What could an agent swarm look like in practice? Imagine our professional services assistant of the future composed of, say, five bots:
- A Compliance Agent checking to ensure that no confidential information is contained in outputs.
- A Data Validation Agent checking figures or facts against databases.
- The Risk Assessment Agent using historical data to evaluate the inherent risks for a process.
- The Information Retrieval Agent, scouring the trackers for the exact information that is needed for a task.
- And perhaps a Summary or Insight Generator Agent, reviewing trackers and data and seeing the patterns that a human may miss.
When do swarms enter the picture? Agent swarms come into play when an organization’s AI adoption is mature enough; after it’s built the trust, the infrastructure, and the data governance to let these agents collaborate. It’s not wise (or feasible) to attempt a swarm on day one. But once, say, a firm has implemented five or six agents, each doing useful work, and has put into place the proper integration and governance plumbing, connecting those agents will amplify returns.
By coordinating specialized agents, these swarms elevate operations to new heights of efficiency and intelligence, while still operating within the safe bounds that have established.[4] It’s a vision of the future that the organization has been steadily working toward—one small bot at a time.
Conclusion: Build AI with Integrity, One Small Bot at a Time
Building upon the groundwork laid in our first article, this perspective underscores not only the importance of initiating AI integration through well-defined micro-AI projects, but also of preparing for those projects correctly and learning from every outcome. These successes and lessons provide operational improvements and serve as stepping stones toward more complex, interconnected AI systems. By prioritizing focused, impactful projects and coupling them with strong AI data governance and integrity practices, organizations can build the trust, infrastructure, and expertise necessary for broad and effective AI adoption.[5]
To learn more about agent swarms, data governance in AI, or for guidance on implementing small-scale AI solutions with integrity, please reach out to K2 Integrity.

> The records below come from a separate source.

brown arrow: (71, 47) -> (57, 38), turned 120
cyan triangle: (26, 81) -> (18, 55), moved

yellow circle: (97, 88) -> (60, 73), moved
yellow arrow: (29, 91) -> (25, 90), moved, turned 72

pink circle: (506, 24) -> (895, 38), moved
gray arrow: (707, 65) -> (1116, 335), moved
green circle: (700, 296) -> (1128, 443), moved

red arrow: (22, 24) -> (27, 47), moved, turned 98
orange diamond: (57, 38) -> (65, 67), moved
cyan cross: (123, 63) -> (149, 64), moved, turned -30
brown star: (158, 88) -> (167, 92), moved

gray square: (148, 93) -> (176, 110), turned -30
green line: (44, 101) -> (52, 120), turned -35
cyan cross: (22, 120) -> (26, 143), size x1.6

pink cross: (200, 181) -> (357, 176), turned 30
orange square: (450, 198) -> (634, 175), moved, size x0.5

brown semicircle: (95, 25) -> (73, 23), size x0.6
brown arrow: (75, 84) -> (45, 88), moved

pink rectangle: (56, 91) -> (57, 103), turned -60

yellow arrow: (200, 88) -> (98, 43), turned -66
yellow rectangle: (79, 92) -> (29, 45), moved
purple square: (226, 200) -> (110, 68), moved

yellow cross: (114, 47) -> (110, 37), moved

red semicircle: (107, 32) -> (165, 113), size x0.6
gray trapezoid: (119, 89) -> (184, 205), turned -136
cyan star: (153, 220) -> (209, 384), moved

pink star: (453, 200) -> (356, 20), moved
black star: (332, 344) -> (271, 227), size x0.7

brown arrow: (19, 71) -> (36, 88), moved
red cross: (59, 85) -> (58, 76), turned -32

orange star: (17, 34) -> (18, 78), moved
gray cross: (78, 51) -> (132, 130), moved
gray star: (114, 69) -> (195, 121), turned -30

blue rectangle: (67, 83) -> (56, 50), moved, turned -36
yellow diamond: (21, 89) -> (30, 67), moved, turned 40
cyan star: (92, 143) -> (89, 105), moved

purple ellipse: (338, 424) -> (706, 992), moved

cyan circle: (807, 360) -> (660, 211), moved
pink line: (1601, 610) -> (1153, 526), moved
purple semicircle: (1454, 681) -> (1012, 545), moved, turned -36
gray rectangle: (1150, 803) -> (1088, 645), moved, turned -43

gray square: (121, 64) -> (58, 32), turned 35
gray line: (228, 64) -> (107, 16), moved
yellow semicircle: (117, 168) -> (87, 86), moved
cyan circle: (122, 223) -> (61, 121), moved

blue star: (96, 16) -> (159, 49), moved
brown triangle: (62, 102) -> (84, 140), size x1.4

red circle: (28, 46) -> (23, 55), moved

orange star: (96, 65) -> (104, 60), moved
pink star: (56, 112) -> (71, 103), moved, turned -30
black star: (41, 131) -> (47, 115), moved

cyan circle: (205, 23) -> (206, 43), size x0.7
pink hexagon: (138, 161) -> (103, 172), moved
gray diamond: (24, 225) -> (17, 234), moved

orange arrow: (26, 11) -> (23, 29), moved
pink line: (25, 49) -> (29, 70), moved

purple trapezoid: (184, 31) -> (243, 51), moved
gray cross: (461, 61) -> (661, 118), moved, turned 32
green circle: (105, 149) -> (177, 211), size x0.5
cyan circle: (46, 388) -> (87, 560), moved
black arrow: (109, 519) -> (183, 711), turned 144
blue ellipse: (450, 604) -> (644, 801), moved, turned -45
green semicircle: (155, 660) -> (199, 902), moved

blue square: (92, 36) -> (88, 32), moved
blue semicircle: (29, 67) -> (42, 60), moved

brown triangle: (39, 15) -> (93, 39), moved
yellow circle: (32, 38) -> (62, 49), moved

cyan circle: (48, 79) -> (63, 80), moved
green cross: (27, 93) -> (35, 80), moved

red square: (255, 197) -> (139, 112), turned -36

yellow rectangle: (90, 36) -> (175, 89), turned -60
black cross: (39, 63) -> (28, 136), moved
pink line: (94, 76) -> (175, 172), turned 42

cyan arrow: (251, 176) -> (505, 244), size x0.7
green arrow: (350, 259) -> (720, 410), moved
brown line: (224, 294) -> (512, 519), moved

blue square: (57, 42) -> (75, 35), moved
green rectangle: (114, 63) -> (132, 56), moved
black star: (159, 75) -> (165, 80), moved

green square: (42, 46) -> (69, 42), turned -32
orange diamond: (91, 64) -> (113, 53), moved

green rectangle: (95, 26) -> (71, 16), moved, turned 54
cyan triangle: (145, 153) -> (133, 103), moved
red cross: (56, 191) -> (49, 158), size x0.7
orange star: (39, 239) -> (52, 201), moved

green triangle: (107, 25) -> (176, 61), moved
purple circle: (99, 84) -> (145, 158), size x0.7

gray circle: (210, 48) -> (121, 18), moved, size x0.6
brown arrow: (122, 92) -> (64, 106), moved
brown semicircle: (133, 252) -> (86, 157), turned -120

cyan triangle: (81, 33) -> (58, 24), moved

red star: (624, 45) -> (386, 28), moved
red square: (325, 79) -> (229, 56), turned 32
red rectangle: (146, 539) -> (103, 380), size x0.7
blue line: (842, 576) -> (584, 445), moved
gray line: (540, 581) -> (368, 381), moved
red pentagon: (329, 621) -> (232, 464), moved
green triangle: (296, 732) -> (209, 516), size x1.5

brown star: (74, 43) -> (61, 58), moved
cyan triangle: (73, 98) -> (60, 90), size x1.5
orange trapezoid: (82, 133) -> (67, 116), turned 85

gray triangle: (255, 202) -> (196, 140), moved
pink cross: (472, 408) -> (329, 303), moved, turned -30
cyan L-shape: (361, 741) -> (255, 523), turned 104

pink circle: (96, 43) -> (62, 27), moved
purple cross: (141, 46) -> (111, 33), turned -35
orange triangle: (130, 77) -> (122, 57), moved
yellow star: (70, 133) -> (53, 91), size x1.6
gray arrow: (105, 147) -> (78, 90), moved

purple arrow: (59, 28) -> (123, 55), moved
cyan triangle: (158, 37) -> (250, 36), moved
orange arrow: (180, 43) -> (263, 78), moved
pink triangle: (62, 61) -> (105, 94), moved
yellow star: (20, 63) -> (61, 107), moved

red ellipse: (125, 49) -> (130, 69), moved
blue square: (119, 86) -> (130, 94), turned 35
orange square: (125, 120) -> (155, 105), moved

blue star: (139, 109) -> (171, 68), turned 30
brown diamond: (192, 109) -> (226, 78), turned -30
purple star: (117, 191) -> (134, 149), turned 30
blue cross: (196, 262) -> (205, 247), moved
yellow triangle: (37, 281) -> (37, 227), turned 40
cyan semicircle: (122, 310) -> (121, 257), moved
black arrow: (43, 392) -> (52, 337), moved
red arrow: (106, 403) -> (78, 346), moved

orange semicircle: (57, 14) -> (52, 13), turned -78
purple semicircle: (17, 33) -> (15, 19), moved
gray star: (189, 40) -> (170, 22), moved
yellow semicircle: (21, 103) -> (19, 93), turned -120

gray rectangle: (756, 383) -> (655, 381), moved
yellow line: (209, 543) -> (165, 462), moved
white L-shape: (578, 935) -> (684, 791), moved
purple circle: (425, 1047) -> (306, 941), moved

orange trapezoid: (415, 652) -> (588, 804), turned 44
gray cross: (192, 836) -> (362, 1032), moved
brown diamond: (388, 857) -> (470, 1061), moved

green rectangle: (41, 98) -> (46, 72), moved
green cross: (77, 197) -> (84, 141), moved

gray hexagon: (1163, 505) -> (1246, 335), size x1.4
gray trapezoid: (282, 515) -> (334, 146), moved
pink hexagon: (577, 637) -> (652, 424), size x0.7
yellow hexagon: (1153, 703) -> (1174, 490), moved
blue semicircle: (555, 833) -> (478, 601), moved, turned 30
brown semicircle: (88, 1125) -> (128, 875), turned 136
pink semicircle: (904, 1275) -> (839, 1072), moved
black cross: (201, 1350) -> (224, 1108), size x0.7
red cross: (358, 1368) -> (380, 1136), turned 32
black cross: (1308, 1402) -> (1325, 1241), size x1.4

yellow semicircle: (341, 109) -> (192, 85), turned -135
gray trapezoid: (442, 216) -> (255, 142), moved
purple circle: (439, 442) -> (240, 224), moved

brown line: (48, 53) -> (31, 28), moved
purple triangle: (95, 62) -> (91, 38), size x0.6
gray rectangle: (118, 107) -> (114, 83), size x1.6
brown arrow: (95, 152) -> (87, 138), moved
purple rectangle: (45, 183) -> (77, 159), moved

Together, we can continue to advance on this exciting and transformative journey.
[1] Brian Eastwood, “Practical AI Implementation: Success Stories from MIT Sloan Management Review,” MIT Sloan School of Management, 1 April 2025, https://mitsloan.mit.edu/ideas-made-to-matter/practical-ai-implementation-success-stories-mit-sloan-management-review.
[2] “AI Not Just for Large Companies, As Small and Midsize Businesses Reap Benefits Too,” Business Wire, 3 December 2024, https://www.businesswire.com/news/home/20241203670474/en/AI-Not-Just-for-Large-Companies-As-Small-Midsize-Businesses-Reap-Benefits-Too.
[3] Rachel Gordon, “Multi-AI Collaboration Helps Reasoning and Factual Accuracy in Large Language Models,” MIT News, Massachusetts Institute of Technology, 18 September 2023, https://news.mit.edu/2023/multi-ai-collaboration-helps-reasoning-factual-accuracy-language-models-0918.
[4] Michael Nuñez, “OpenAI Unveils Experimental ‘Swarm’ Framework, Igniting Debate on AI-Driven Automation,” VentureBeat, 13 October 2024, https://venturebeat.com/ai/openai-unveils-experimental-swarm-framework-igniting-debate-on-ai-driven-automation/.
[5] “AI Adoption Surges to 72% among Professionals,” The CFO, 3 June 2025, https://the-cfo.io/2025/06/03/ai-adoption-surges-to-72-among-professionals/.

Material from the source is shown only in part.